“Gorillas in the Mist” Signed First Edition - 1983
An extraordinarily scarce and pristine First Edition, First Printing hardcover of the 1983 landmark book Gorillas in the Mist, signed “Best Wishes to Barclay, / Dian Fossey” in fine black ballpoint at the bottom of the Acknowledgements section. Since Fossey was murdered just two years after its publication, signed copies of this book are excessively scarce and rarely come onto the market. Clean and tight, in fine condition throughout with only minor toning on edges; fine original dust jacket with barely noticeable shelf wear. In clean Mylar protective sleeve.
Dr. Barclay Hastings, to whom the book is most probably inscribed, was a veterinarian at the London Zoo, and worked with Fossey at Karisoke Research Center, a remote rainforest camp nestled in the Virunga Mountains in Rwanda. In 1988 Dr. Hastings, on behalf of Gorilla Doctors, the mountain gorilla veterinary project based in Rwanda, assisted the Digit Fund in opening a veterinary laboratory at Mount Visoke to provide the gorillas with medical care while studying their health problems.
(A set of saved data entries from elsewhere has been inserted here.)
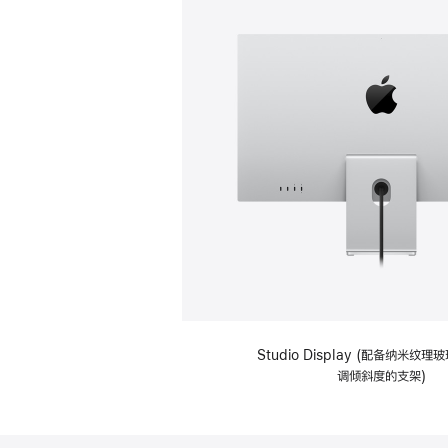
Studio Display (配备纳米纹
调倾斜度的支架)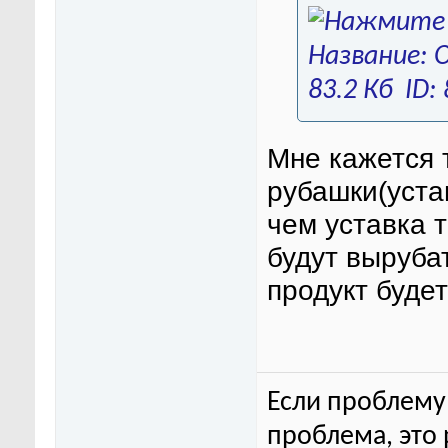
Мне кажется 
рубашки(уста
чем уставка 
будут выруба
продукт буде
Если проблему 
проблема, это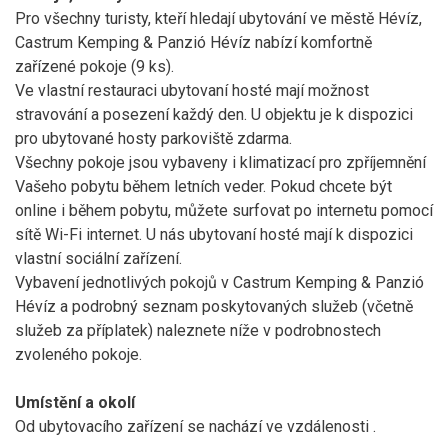
Pro všechny turisty, kteří hledají ubytování ve městě Hévíz,
Castrum Kemping & Panzió Hévíz nabízí komfortně
zařízené pokoje (9 ks).
Ve vlastní restauraci ubytovaní hosté mají možnost
stravování a posezení každý den. U objektu je k dispozici
pro ubytované hosty parkoviště zdarma.
Všechny pokoje jsou vybaveny i klimatizací pro zpříjemnění
Vašeho pobytu během letních veder. Pokud chcete být
online i během pobytu, můžete surfovat po internetu pomocí
sítě Wi-Fi internet. U nás ubytovaní hosté mají k dispozici
vlastní sociální zařízení.
Vybavení jednotlivých pokojů v Castrum Kemping & Panzió
Hévíz a podrobný seznam poskytovaných služeb (včetně
služeb za příplatek) naleznete níže v podrobnostech
zvoleného pokoje.
Umístění a okolí
Od ubytovacího zařízení
se nachází ve vzdálenosti
.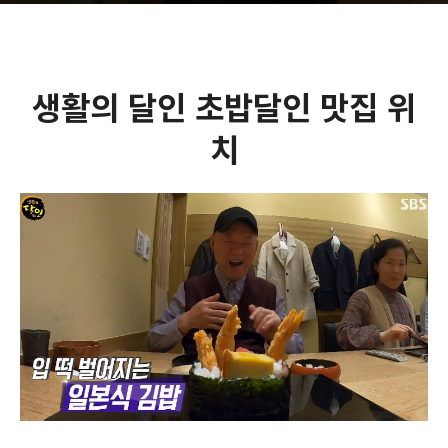
생활의 달인 초밥달인 맛집 위
치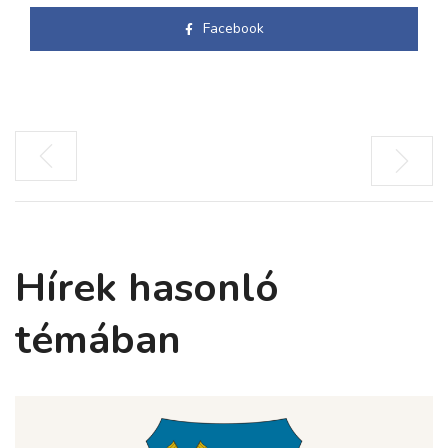
Facebook
Hírek hasonló
témában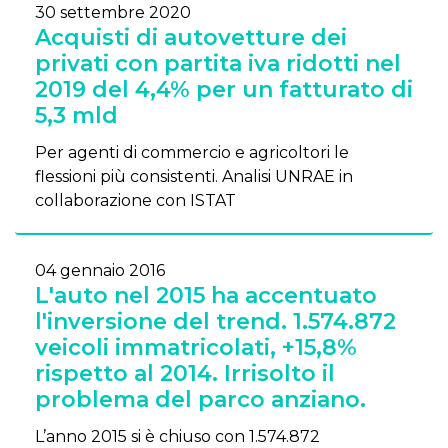
30 settembre 2020
Acquisti di autovetture dei
privati con partita iva ridotti nel
2019 del 4,4% per un fatturato di
5,3 mld
Per agenti di commercio e agricoltori le
flessioni più consistenti. Analisi UNRAE in
collaborazione con ISTAT
04 gennaio 2016
L'auto nel 2015 ha accentuato
l'inversione del trend. 1.574.872
veicoli immatricolati, +15,8%
rispetto al 2014. Irrisolto il
problema del parco anziano.
L’anno 2015 si è chiuso con 1.574.872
One of the most important books ever written about our connection to the natural world, Gorillas In The Mist is the riveting account of Dian Fossey’s thirteen years in a remote African rain forest with the greatest of the great apes. Fossey’s extraordinary efforts to ensure the future of the rain forest and its remaining mountain gorillas are captured in her own words and in candid photographs of this fascinating endangered species. As only she could, Fossey combined her personal adventure story with groundbreaking scientific reporting in an unforgettable portrait of one of our closest primate relatives. Although Fossey’s work ended tragically in her murder, Gorillas In The Mist remains an invaluable testament to one of the longest-running field studies of primates and reveals her undying passion for her subject, and remains the best-selling book about gorillas of all time.
Fossey was murdered under still-uncertain circumstances likely related to her uneasy relationship with Rwandan locals who saw her as a threat to the gorilla-related tourist and exportation industry.